A Deep Learning Neural Network for Number Cognition: A bi-cultural study with the iCub

The novel deep learning paradigm offers a highly biologically plausible way to train neural network architectures with many layers, inspired by the hierarchical organization of the human brain. Indeed, deep learning gives a new dimension to research modeling human cognitive behaviors, and provides new opportunities for applications in cognitive robotics. In this paper, we present a novel deep neural network architecture for number cognition by means of finger counting and number words. The architecture is composed of 5 layers and is designed in a way that allows it to learn numbers from one to ten by associating the sensory inputs (motor and auditory) coming from the iCub humanoid robotic platform.
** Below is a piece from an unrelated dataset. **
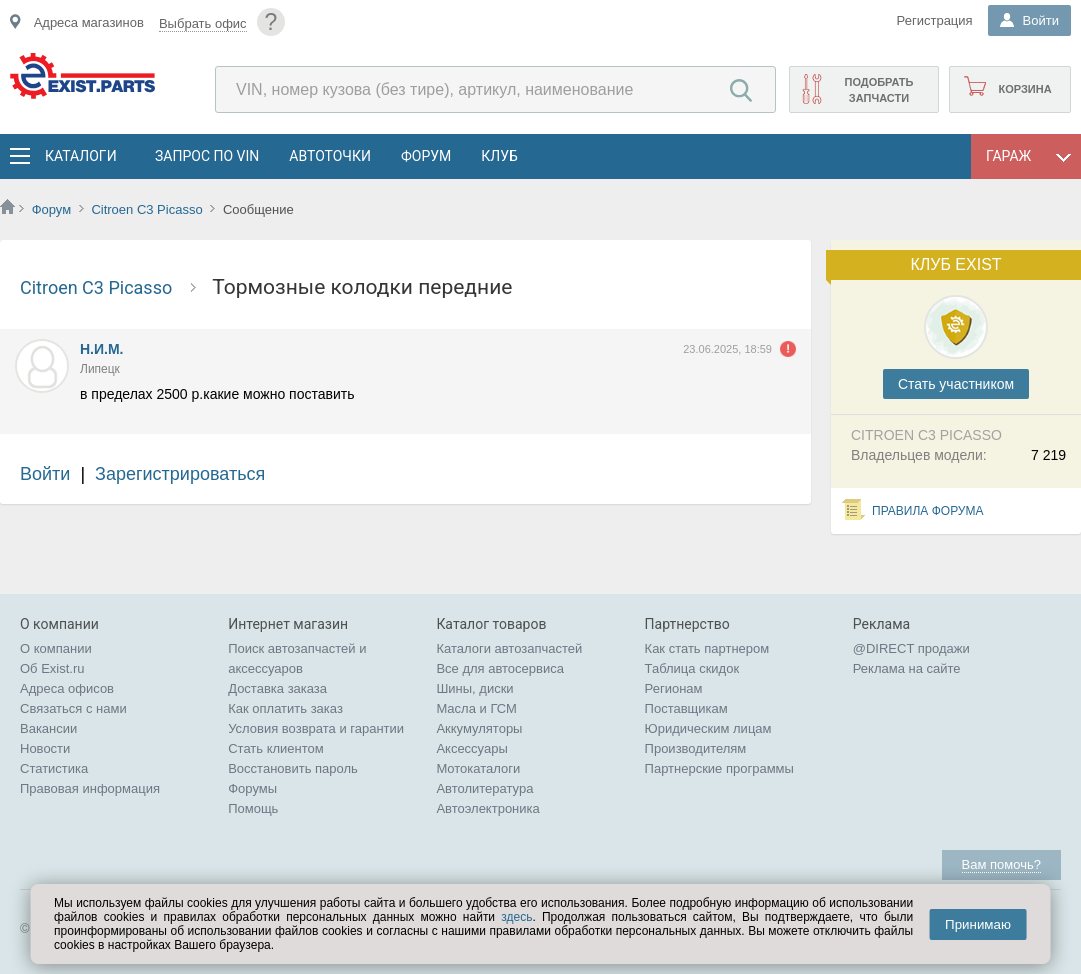  I want to click on Каталоги автозапчастей, so click(509, 648). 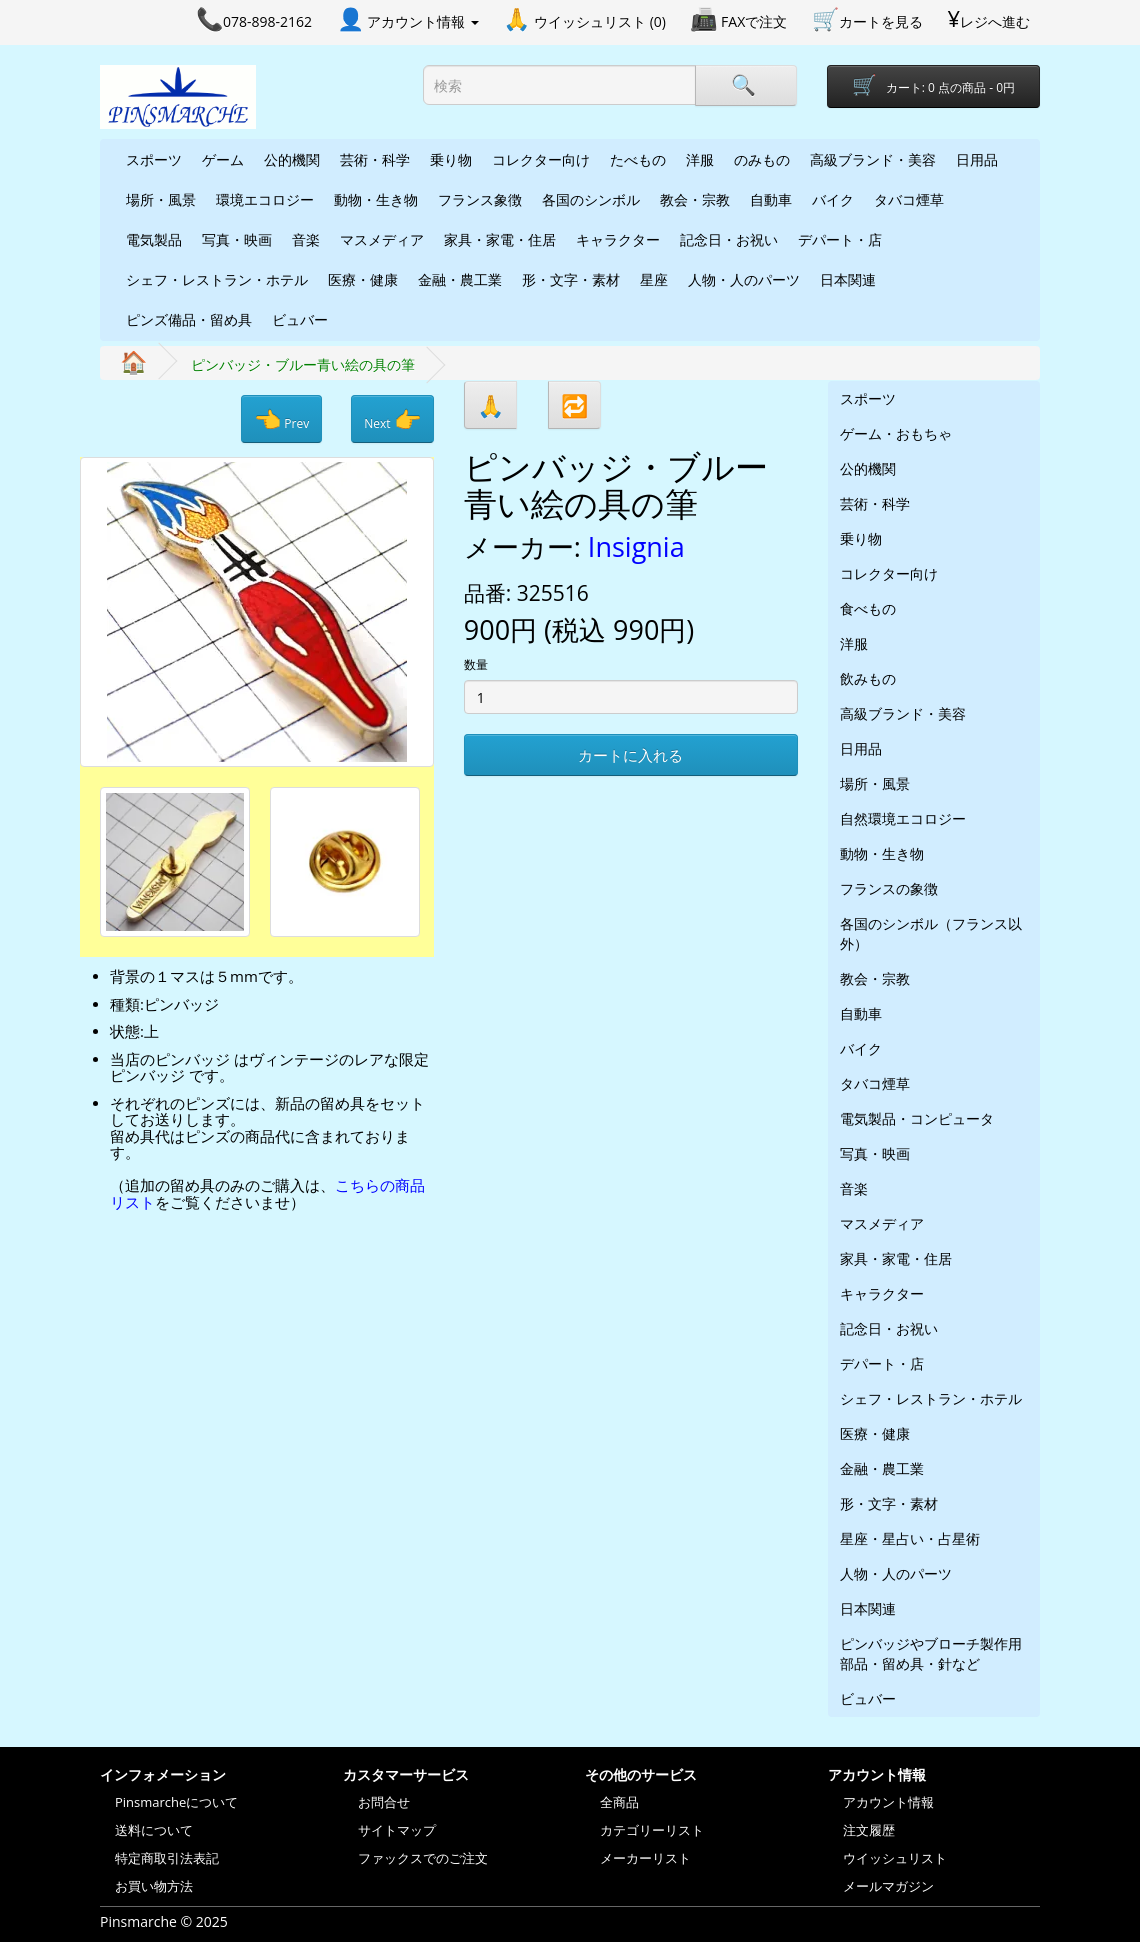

The architecture performance is validated and tested in two developmental experiments. In the first experiment, standard backpropagation is compared with a deep learning approach, in which weights and biases are pre-trained by means of a greedy algorithm and then refined with backpropagation. In the second experiment, six bi-cultural number learning conditions are compared to explore the impact of different languages (for number words) and finger counting strategies. The developmental experiments confirm the validity of the model and the increase in efficiency given by the deep learning approach. Results of the bi-cultural study are presented and discussed with respect to the neuro-psychological literature and implications of the results for learning situations are briefly outlined.